Last week I completed a study of myself: a 100-day Mindful Eating Practice. This chapter of my life existed from March 1st- June 8th, 2017.
I became my own laboratory: the subject of my inquiry and curiosity.
This project was created to replace something else: a surgery to manage two issues caused by stress and weight. I chose a kinder, gentler medicine. And I’m really glad I did.
In December of last year—after months of resigning myself to feeling as good as I could, I made a declaration to have two surgeries just after the first of the year.
The first was a long-recommended sinus surgery to repair the back of my septum and open up my sinuses. I was born with cleft lip and palate and had multiple corrective surgeries as a child. The miracles of all of those surgeries manifested in a new issue: scar tissue wreaking havoc on my body’s ability to keep my sinuses healthy. I was hopeful for an outcome free of repeated sinus issues and infections: free to feel wonderful enough to work, speak, write, transform. The need for and the potential of this surgery were both clear to me, and there was no question my quality of life would improve. It did tremendously.

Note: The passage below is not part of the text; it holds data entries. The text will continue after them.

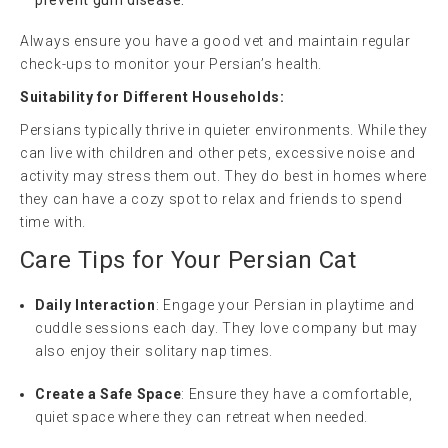
Always ensure you have a good vet and maintain regular
check-ups to monitor your Persian’s health.
Suitability for Different Households:
Persians typically thrive in quieter environments. While they
can live with children and other pets, excessive noise and
activity may stress them out. They do best in homes where
they can have a cozy spot to relax and friends to spend
time with.
Care Tips for Your Persian Cat
Daily Interaction
: Engage your Persian in playtime and
cuddle sessions each day. They love company but may
also enjoy their solitary nap times.
Create a Safe Space
: Ensure they have a comfortable,
quiet space where they can retreat when needed.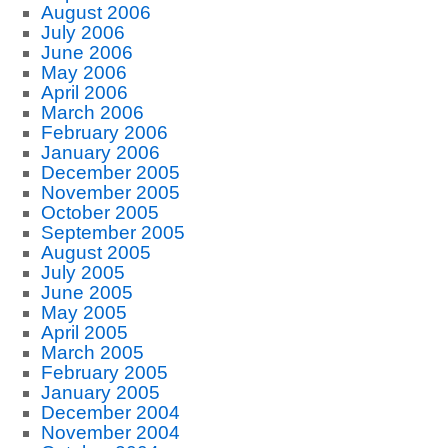
August 2006
July 2006
June 2006
May 2006
April 2006
March 2006
February 2006
January 2006
December 2005
November 2005
October 2005
September 2005
August 2005
July 2005
June 2005
May 2005
April 2005
March 2005
February 2005
January 2005
December 2004
November 2004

The second surgery wasn’t so black and white. Also long-recommended, this surgery, scheduled for February 8, was a partial hysterectomy to alleviate inconvenient and unpleasant symptoms of fibroids and delivering two nine pound babies. Without saying too much more about that, I signed up and met with two surgeons, completed the blood work and set the date in my work calendar.
Also in my work calendar was a work dinner on January 31 where, by chance I was seated next to my dear friend and wellness advisor to our museum, Ayurvedic practicioner Sapna Punjabi Gupta.
She took a deep breath after I told her my story. “Cancel the surgery,” she said. “Give me three months.”
I looked at her in disbelief. “Cancel the surgery? Can you do that?”
At home later that evening I called my Integrative Medicine doctor, Dr. Carolyn Matthews (Baylor). She generously walked through the plan with me, and with much compassion, helped me see that surgery didn’t have to be the only way. Twelve hours later it was done: two doctors’ offices, one operating room and admissions removed my name from the schedule on February 8, 2017. Yes, you can cancel a surgery.
I spent the month of February thinking back on the lessons I’d learned in the vast world of health and well being since a diagnosis (and cure) of papillary carcinoma (thyroid cancer) in the summer of 2011.
Having cancer opened up a new future for me: a future of exploring and listening to the best teachers in the fields of integrative medicine, mindfulness and well being. Having cancer made me well: grounded in an understanding that our bodies—to the cellular level-- are a reflection of how we live.
As a student in the relationship between diet and longevity, I participated in several elimination diets through the Cvetko Patient Resource Center at Baylor Hospital (21 days), with Arbonne (30 days), and with Mark Hyman (21 days). For me, 21 days is a commitment, but one without lasting impact. I knew I needed something with more staying power: 100 days, 3.14 months, almost a season, long enough to make new habits a practice.
I also knew it had to be simple: I chose to eliminate five things: alcohol, dairy, gluten, sugar and caffeine (which quickly became coffee, interestingly the experience I missed the most throughout the detox). The Mindful Eating Practice, as it was designed, became my synthesis of many learnings, explorations and experiences. The success of the Mindful Eating Practice happened because I worked from a future I wanted to be in. I authored this future. I engaged dimensions of body, mind and spirit to steady my focus, and ultimately create that future.